Stored data entries:
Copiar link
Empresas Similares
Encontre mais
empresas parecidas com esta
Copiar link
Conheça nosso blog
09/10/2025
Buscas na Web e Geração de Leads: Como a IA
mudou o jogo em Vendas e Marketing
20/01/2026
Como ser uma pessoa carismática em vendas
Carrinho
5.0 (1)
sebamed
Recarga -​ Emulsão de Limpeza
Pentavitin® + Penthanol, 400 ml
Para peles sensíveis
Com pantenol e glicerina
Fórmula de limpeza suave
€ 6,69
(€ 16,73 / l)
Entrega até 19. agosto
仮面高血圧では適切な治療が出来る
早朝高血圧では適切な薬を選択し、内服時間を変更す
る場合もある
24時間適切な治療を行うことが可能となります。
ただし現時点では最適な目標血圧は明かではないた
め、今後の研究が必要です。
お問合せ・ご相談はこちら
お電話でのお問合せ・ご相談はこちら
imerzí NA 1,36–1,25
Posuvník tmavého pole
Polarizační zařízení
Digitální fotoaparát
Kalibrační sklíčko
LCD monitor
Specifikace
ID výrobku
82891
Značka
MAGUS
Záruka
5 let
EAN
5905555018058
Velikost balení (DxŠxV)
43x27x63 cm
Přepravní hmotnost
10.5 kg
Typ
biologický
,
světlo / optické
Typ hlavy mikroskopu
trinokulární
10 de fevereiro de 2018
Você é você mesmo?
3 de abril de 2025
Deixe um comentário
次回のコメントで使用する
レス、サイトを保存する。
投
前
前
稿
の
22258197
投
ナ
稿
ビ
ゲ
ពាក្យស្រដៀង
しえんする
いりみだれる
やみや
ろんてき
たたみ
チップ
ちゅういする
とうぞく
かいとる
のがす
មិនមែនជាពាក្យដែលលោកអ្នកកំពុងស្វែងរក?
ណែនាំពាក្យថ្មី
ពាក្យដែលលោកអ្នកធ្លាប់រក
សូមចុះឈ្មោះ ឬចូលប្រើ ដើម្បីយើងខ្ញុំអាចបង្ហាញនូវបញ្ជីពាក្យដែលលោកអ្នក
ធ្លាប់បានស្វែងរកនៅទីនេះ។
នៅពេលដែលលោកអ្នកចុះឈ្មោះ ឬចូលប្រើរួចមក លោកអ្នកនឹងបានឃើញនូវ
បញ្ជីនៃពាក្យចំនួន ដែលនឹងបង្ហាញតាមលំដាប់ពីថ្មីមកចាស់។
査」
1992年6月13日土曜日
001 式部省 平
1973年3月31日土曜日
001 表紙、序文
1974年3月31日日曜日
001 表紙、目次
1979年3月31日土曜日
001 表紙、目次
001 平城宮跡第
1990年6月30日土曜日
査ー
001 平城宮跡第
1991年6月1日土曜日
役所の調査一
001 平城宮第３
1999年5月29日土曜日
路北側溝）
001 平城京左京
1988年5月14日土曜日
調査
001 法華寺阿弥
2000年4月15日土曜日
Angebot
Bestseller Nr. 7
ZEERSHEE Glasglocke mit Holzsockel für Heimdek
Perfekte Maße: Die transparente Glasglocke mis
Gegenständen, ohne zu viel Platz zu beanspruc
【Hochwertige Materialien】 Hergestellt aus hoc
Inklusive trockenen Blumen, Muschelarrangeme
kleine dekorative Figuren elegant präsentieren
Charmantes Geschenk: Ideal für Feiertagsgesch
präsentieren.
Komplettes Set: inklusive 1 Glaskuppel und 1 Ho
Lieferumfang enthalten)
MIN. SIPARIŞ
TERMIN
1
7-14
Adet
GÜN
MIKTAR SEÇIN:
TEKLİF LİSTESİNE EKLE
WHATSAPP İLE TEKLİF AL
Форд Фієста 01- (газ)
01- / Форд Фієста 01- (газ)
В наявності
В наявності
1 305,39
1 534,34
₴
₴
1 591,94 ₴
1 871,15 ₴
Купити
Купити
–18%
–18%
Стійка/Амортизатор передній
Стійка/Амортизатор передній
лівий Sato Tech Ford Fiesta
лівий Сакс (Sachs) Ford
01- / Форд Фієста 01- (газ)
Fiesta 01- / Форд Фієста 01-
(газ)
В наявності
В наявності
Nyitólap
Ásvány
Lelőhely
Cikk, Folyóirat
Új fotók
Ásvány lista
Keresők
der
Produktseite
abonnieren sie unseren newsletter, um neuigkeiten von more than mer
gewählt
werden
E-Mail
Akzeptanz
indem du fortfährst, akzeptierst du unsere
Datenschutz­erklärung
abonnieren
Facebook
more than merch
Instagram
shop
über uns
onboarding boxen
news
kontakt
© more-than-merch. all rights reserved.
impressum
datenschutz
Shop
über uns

▶ _TASK DETAILS_
The lines needed run from the first line of the data through the line containing "ពាក្យដែលលោកអ្នកធ្លាប់រក"; give them again exactly and nothing else.

▶ _TASK RESULT_
Copiar link
Empresas Similares
Encontre mais
empresas parecidas com esta
Copiar link
Conheça nosso blog
09/10/2025
Buscas na Web e Geração de Leads: Como a IA
mudou o jogo em Vendas e Marketing
20/01/2026
Como ser uma pessoa carismática em vendas
Carrinho
5.0 (1)
sebamed
Recarga -​ Emulsão de Limpeza
Pentavitin® + Penthanol, 400 ml
Para peles sensíveis
Com pantenol e glicerina
Fórmula de limpeza suave
€ 6,69
(€ 16,73 / l)
Entrega até 19. agosto
仮面高血圧では適切な治療が出来る
早朝高血圧では適切な薬を選択し、内服時間を変更す
る場合もある
24時間適切な治療を行うことが可能となります。
ただし現時点では最適な目標血圧は明かではないた
め、今後の研究が必要です。
お問合せ・ご相談はこちら
お電話でのお問合せ・ご相談はこちら
imerzí NA 1,36–1,25
Posuvník tmavého pole
Polarizační zařízení
Digitální fotoaparát
Kalibrační sklíčko
LCD monitor
Specifikace
ID výrobku
82891
Značka
MAGUS
Záruka
5 let
EAN
5905555018058
Velikost balení (DxŠxV)
43x27x63 cm
Přepravní hmotnost
10.5 kg
Typ
biologický
,
světlo / optické
Typ hlavy mikroskopu
trinokulární
10 de fevereiro de 2018
Você é você mesmo?
3 de abril de 2025
Deixe um comentário
次回のコメントで使用する
レス、サイトを保存する。
投
前
前
稿
の
22258197
投
ナ
稿
ビ
ゲ
ពាក្យស្រដៀង
しえんする
いりみだれる
やみや
ろんてき
たたみ
チップ
ちゅういする
とうぞく
かいとる
のがす
មិនមែនជាពាក្យដែលលោកអ្នកកំពុងស្វែងរក?
ណែនាំពាក្យថ្មី
ពាក្យដែលលោកអ្នកធ្លាប់រក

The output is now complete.